Enriched uranium, plutonium found in Iran
VIENNA, Austria – New traces of plutonium and enriched uranium – potential material for atomic warheads – have been found in a nuclear waste facility in Iran, a revelation that came Tuesday as the Iranian president boasted his country’s nuclear fuel program will soon be completed.
The International Atomic Energy Agency report detailing the discovery also faulted Tehran for not cooperating with the U.N. watchdog’s attempts to investigate other suspicious aspects of Iran’s nuclear program.
Iranian President Mahmoud Ahmadinejad, in a two-hour news conference in Tehran, asserted the world has no choice but to “live with a nuclear Iran,” although he conceded his country was “still in the first stages” of its uranium enrichment program.
So far, Tehran has been able to activate only two small experimental pilot enrichment plants that U.N. officials say have frequently broken down and have produced only small amounts of material suitable for nuclear fuel.
But Iran has progressed enough since resuming enrichment activities in February to provoke a U.N. Security Council demand that it freeze its program – a call Tehran has ignored. It says it intends to move toward large-scale uranium enrichment involving 3,000 centrifuges by late 2006, then expand the program to 54,000 centrifuges.

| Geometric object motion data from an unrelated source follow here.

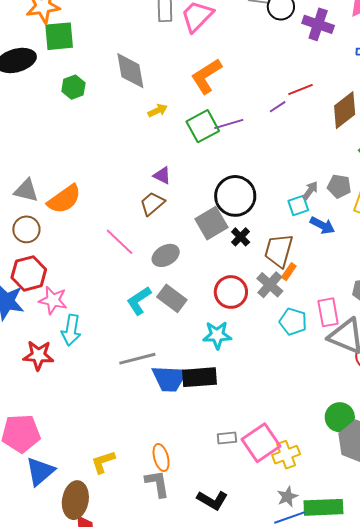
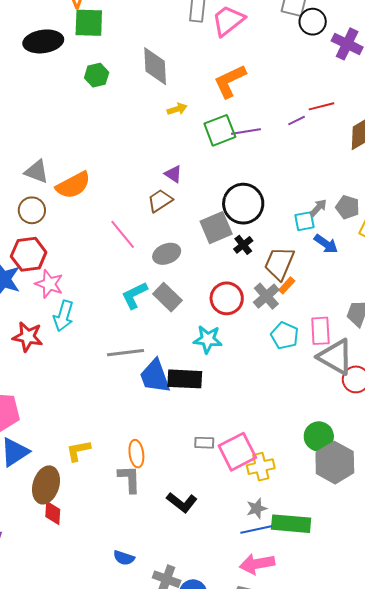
blue trapezoid: (170, 378) -> (155, 376), turned 60

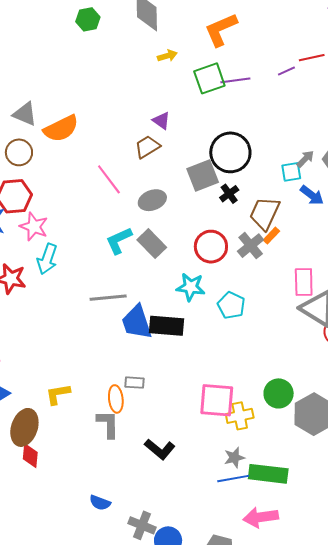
cyan pentagon: (285, 336) -> (231, 305), moved
green circle: (319, 436) -> (279, 393), moved
gray rectangle: (204, 443) -> (135, 383), moved
pink square: (237, 452) -> (217, 400), turned 30
pink arrow: (257, 564) -> (261, 517), moved

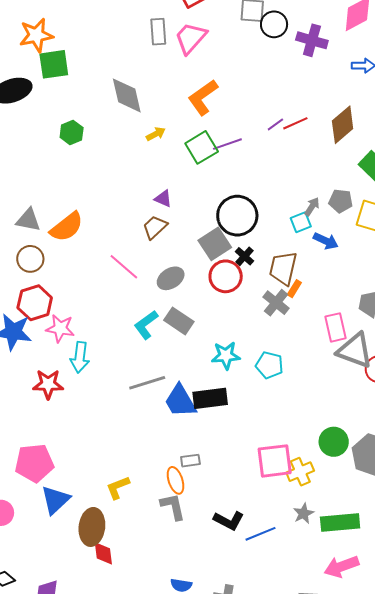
green hexagon: (88, 19) -> (72, 132), moved
red line: (312, 58) -> (295, 123), moved
red circle: (211, 247) -> (226, 276), moved
blue line: (233, 479) -> (261, 534), moved

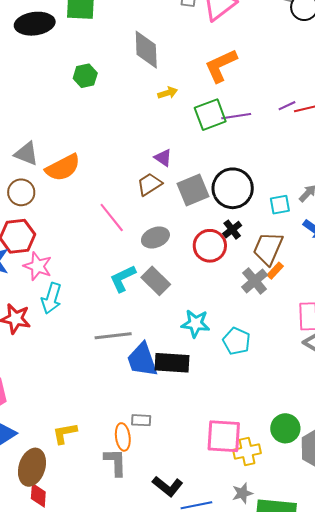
cyan square: (301, 222) -> (280, 205), moved
gray square: (215, 244) -> (193, 190), moved

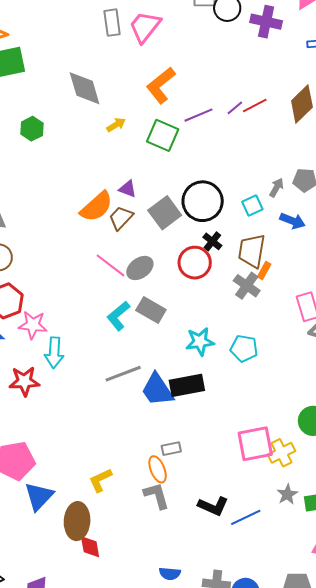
green square: (210, 115) -> (163, 135), turned -32
purple line: (236, 116) -> (198, 115), moved
orange semicircle: (63, 168) -> (96, 207), moved
pink line: (112, 218) -> (110, 265), moved

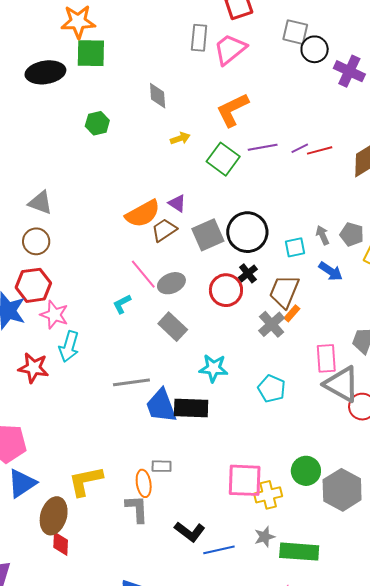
gray diamond: (85, 88) -> (158, 96), size x0.7
gray arrow: (276, 188) -> (322, 235), turned -66
cyan L-shape: (118, 316) -> (122, 304), moved, size x0.7
cyan pentagon: (244, 348) -> (272, 389), moved
yellow L-shape: (100, 480) -> (86, 481), size x1.4

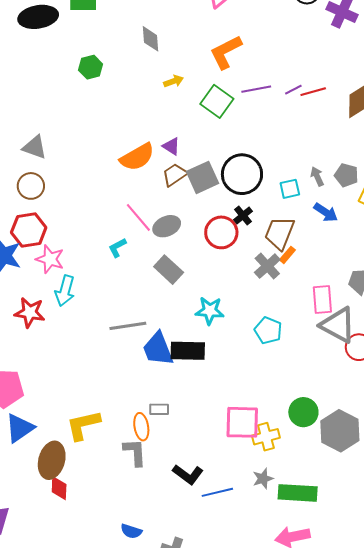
brown trapezoid: (164, 230) -> (175, 175), moved

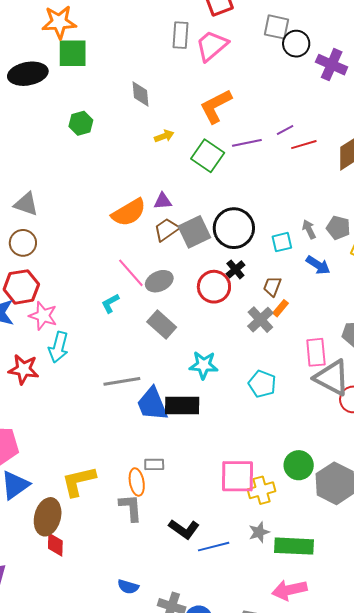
purple line: (293, 90) -> (285, 130), moved
purple triangle: (171, 146) -> (163, 201), turned -36
brown trapezoid: (280, 233) -> (272, 286), size x0.6

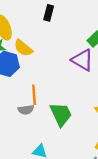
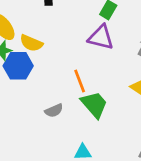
orange line: (34, 95) -> (80, 81), moved

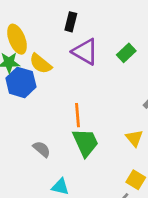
purple triangle: (101, 37) -> (85, 52), moved
gray semicircle: (54, 111) -> (42, 149), moved, turned -132

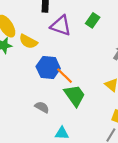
blue hexagon: (21, 82) -> (48, 68), moved
orange line: (78, 115) -> (64, 76), turned -30

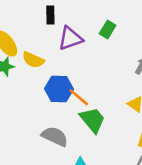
purple triangle: (61, 26) -> (70, 38), turned -35
gray semicircle: (42, 107) -> (55, 136), size x1.5

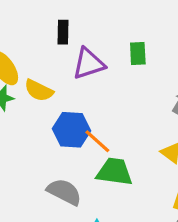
green rectangle: (108, 30) -> (138, 53), turned -36
green trapezoid: (92, 120) -> (114, 172), turned -44

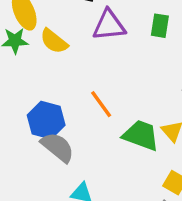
blue hexagon: (72, 130) -> (46, 120), moved
green trapezoid: (114, 172) -> (141, 135), moved

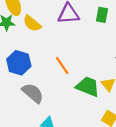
blue hexagon: (46, 120) -> (19, 63), moved

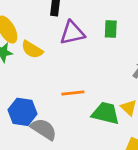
blue hexagon: (19, 63) -> (22, 112), moved
orange line: (62, 65) -> (73, 93), turned -54

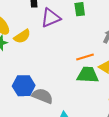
yellow semicircle: (32, 50) -> (22, 36), turned -54
orange line: (73, 93) -> (85, 57), moved

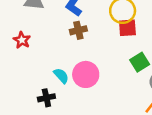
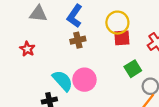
cyan semicircle: (61, 76) -> (63, 81), size x1.5

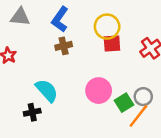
green square: (133, 69) -> (124, 103), moved
pink circle: (84, 80) -> (99, 91), moved

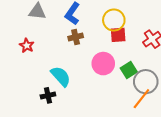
pink circle: (99, 91) -> (103, 64), moved
gray circle: (143, 97) -> (146, 82), size x1.5
green square: (124, 103) -> (129, 70), moved

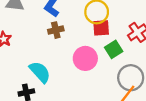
green square: (129, 70) -> (114, 49), moved

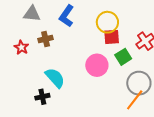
brown cross: (56, 30) -> (46, 39), moved

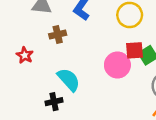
red square: (112, 37) -> (135, 50), moved
red star: (21, 47) -> (25, 55), moved

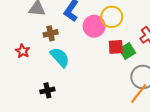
pink circle: (117, 65) -> (94, 26), moved
cyan semicircle: (69, 80) -> (60, 57), moved

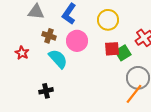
pink circle: (94, 26) -> (77, 41), moved
brown cross: (51, 33) -> (49, 36), turned 32

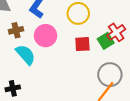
brown cross: (49, 36) -> (16, 30), turned -32
green square: (123, 53) -> (106, 41), moved

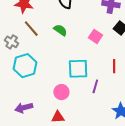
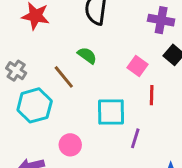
brown line: (31, 29) -> (64, 77), moved
red line: (114, 66) -> (152, 95), moved
pink circle: (61, 92) -> (70, 145), moved

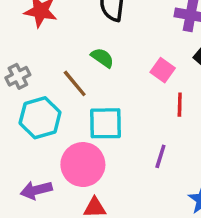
gray cross: (16, 71) -> (18, 76), turned 30
cyan square: (111, 112) -> (106, 123), moved
pink circle: (70, 145) -> (83, 165), size x1.6

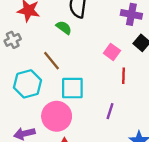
green semicircle: (102, 58) -> (64, 28), moved
gray cross: (18, 76) -> (13, 40), moved

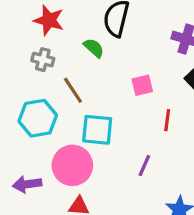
gray cross: (13, 40) -> (43, 60), moved, turned 35
pink square: (112, 52) -> (142, 85), moved, turned 35

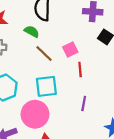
brown line: (73, 90) -> (44, 53), moved
red line: (167, 120) -> (80, 70), moved

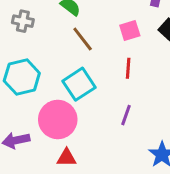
pink square: (70, 50) -> (130, 31), moved
cyan square: (46, 86) -> (79, 84), turned -35

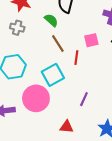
red line: (128, 68) -> (76, 58), moved
red triangle: (67, 158) -> (67, 127), moved

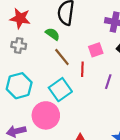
purple line: (84, 99) -> (108, 82), moved

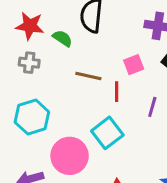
green semicircle: (53, 34) -> (62, 38), moved
brown line: (62, 57) -> (88, 76), turned -36
cyan square: (60, 90) -> (107, 133), moved

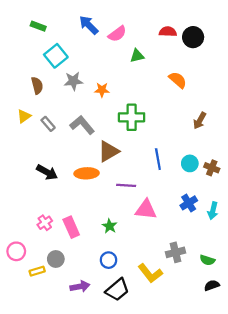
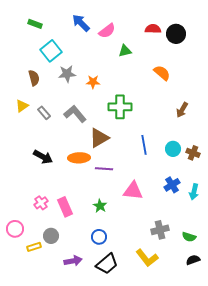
purple line: (126, 185) -> (104, 169), moved
yellow L-shape: (150, 273) -> (147, 258), moved

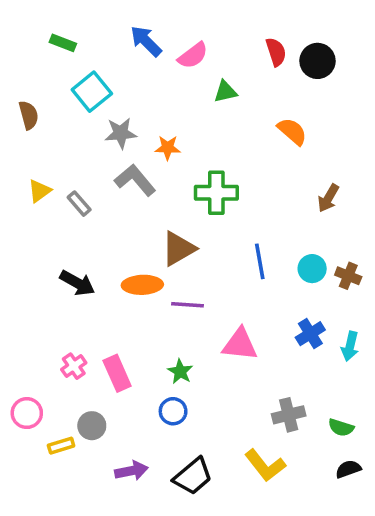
red semicircle: (153, 29) -> (276, 52), turned 70
brown semicircle: (34, 78) -> (29, 115), moved
gray L-shape: (75, 114) -> (135, 180), moved
blue circle: (99, 237) -> (173, 411), moved

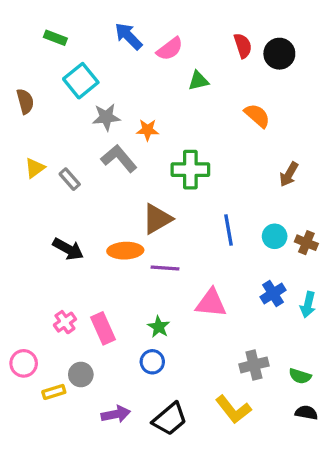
black semicircle: (348, 469) -> (306, 413), turned 30

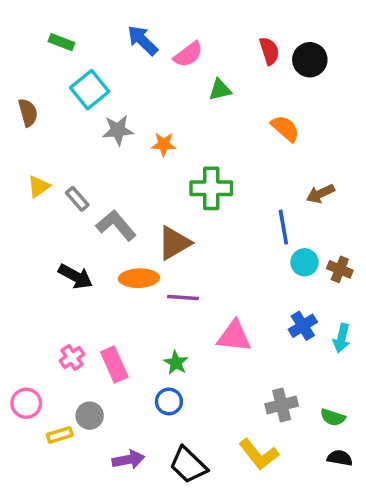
gray L-shape: (119, 158) -> (116, 225), moved
brown arrow: (289, 174) -> (320, 194), turned 35
blue line: (229, 230) -> (283, 227), moved
black trapezoid: (170, 419) -> (188, 465), turned 84

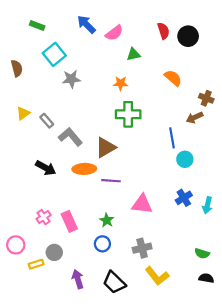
orange star: (164, 144) -> (121, 83), moved
brown cross: (340, 269) -> (206, 98), moved
gray cross: (282, 405) -> (142, 248), moved
purple arrow: (128, 460) -> (78, 279), turned -96

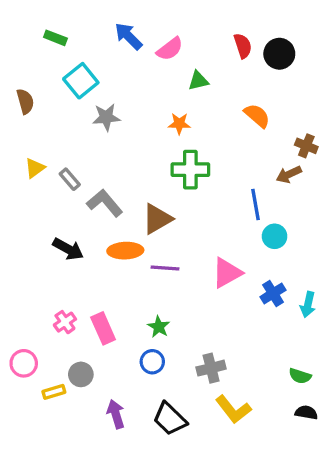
pink triangle: (142, 204) -> (227, 273), moved, turned -35

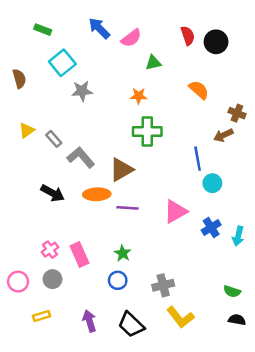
gray circle: (81, 374) -> (52, 279), moved
yellow rectangle: (54, 392) -> (41, 316), moved

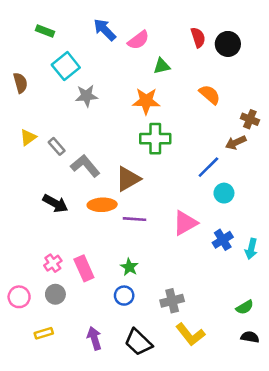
orange star: (139, 96) -> (146, 101), size x1.5
blue line: (198, 159) -> (208, 167), turned 55
green semicircle: (232, 291) -> (245, 307), turned -49

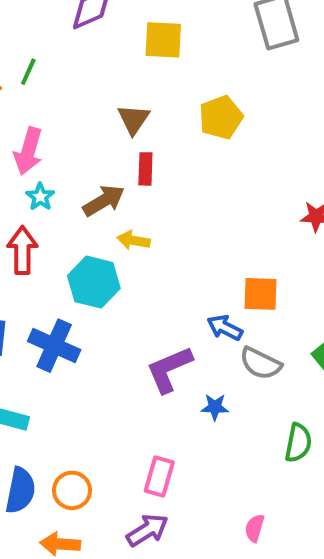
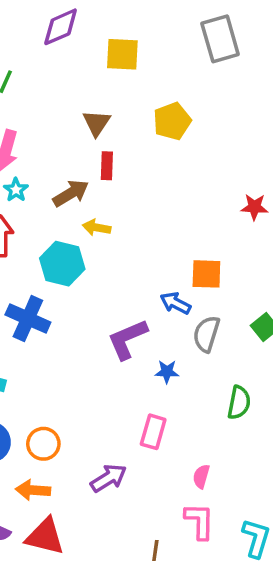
gray semicircle: (261, 363) -> (206, 334), turned 81
pink rectangle: (159, 477) -> (153, 432), moved

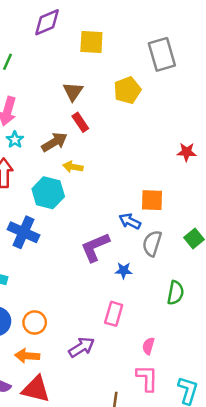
gray rectangle: (220, 39) -> (162, 54), moved
red rectangle: (107, 166) -> (80, 122), turned -36

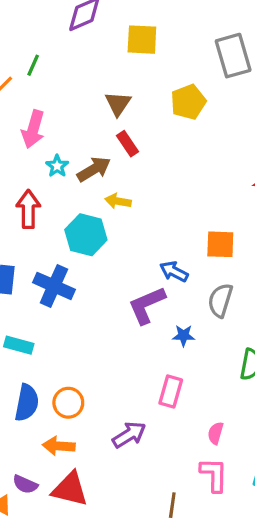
cyan star: (15, 140) -> (57, 166), moved
blue arrow: (130, 221) -> (174, 272), moved

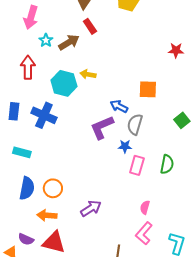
yellow arrow: (118, 201) -> (88, 74), moved
gray semicircle: (220, 300) -> (135, 124), moved
pink rectangle: (171, 392) -> (137, 165), moved
pink L-shape: (214, 475) -> (144, 233), turned -140

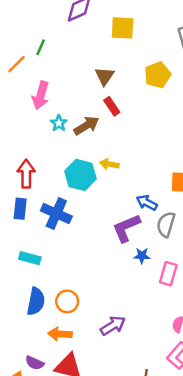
red arrow: (28, 67) -> (26, 174), moved
blue star: (125, 146) -> (142, 256), moved

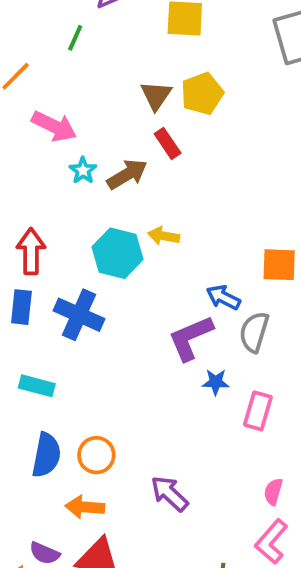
green line: (41, 47) -> (75, 38), moved
yellow pentagon: (158, 75) -> (202, 94), moved
pink arrow: (41, 95) -> (54, 126), turned -80
purple arrow: (113, 326) -> (169, 494), turned -105

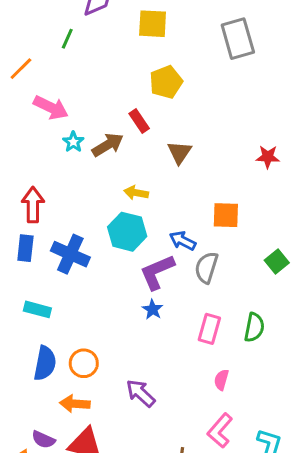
brown triangle: (156, 95) -> (180, 152), moved
cyan hexagon: (118, 253) -> (127, 232), moved
blue star: (216, 382) -> (153, 309), moved, turned 30
pink semicircle: (273, 492) -> (221, 380), moved

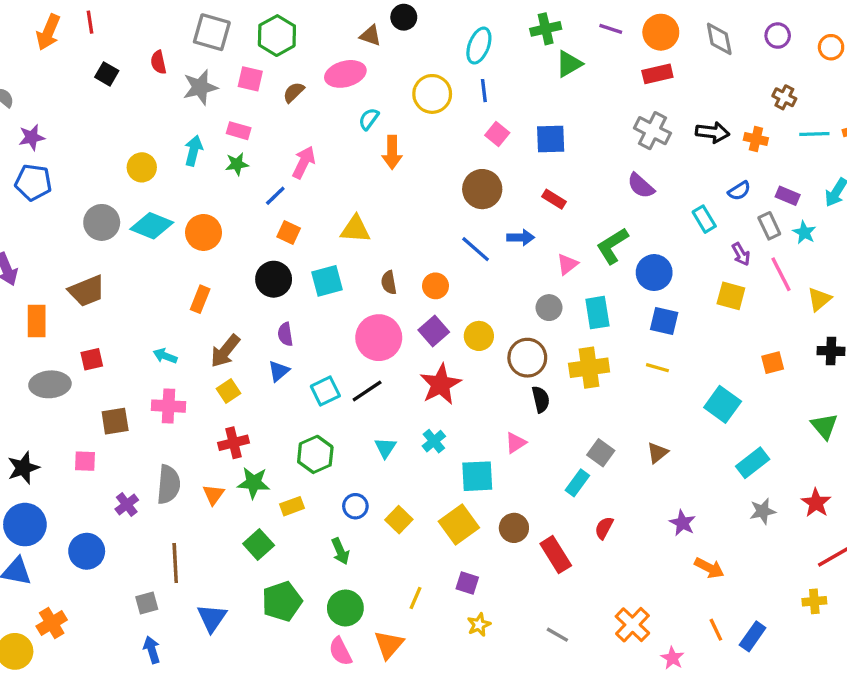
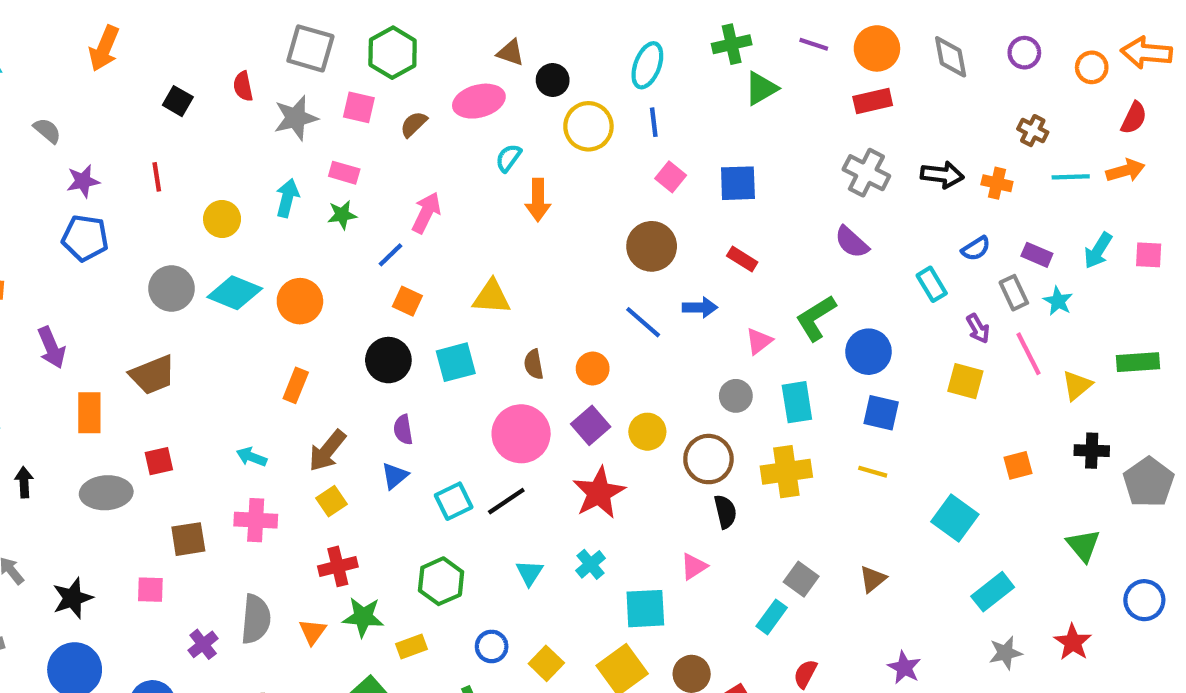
black circle: (404, 17) -> (553, 80), moved
red line: (90, 22) -> (157, 177), moved

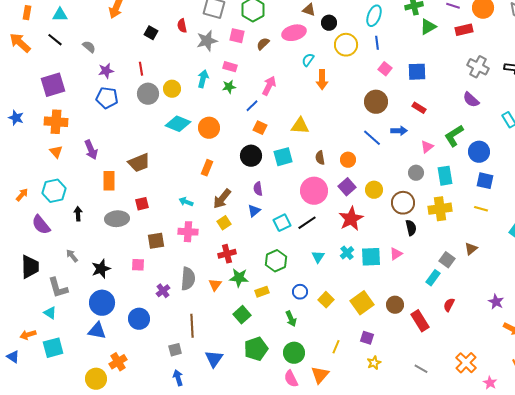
red rectangle: (873, 101) -> (464, 30), moved
gray circle: (171, 288) -> (148, 94), moved
brown triangle: (873, 579) -> (471, 249), moved
cyan square: (645, 609) -> (371, 257), moved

Iranian nuclear officials say 54,000 centrifuges would produce enough enriched uranium to fuel a 1,000-megawatt reactor, such as the one being built by Russia that is near completion at the southern city of Bushehr. Experts have estimated Iran would need only 1,500 centrifuges to produce a nuclear weapon.
Tehran insists it is seeking to generate only low-enriched uranium for nuclear fuel and not the highly enriched variety needed for weapons. It also denies it is building a heavy-water research reactor at Arak in order to obtain plutonium for nuclear arms, asserting it wants to produce radioactive isotopes only for medical research and treatment. Still, when finished – probably early in the next decade – Arak could produce enough plutonium for about two bombs a year.
A senior U.N. official who was familiar with the report cautioned against reading too much into the findings of traces of highly enriched uranium and plutonium, saying Iran had explained both and they could plausibly be classified as byproducts of peaceful nuclear activities.
The official, who spoke on condition of anonymity, said that while the uranium traces were enriched to a higher level than needed to generate power, they were below weapons-grade. The findings, however, were likely to be cited by the United States and other nations suspicious of Tehran’s nuclear agenda as adding to evidence against it.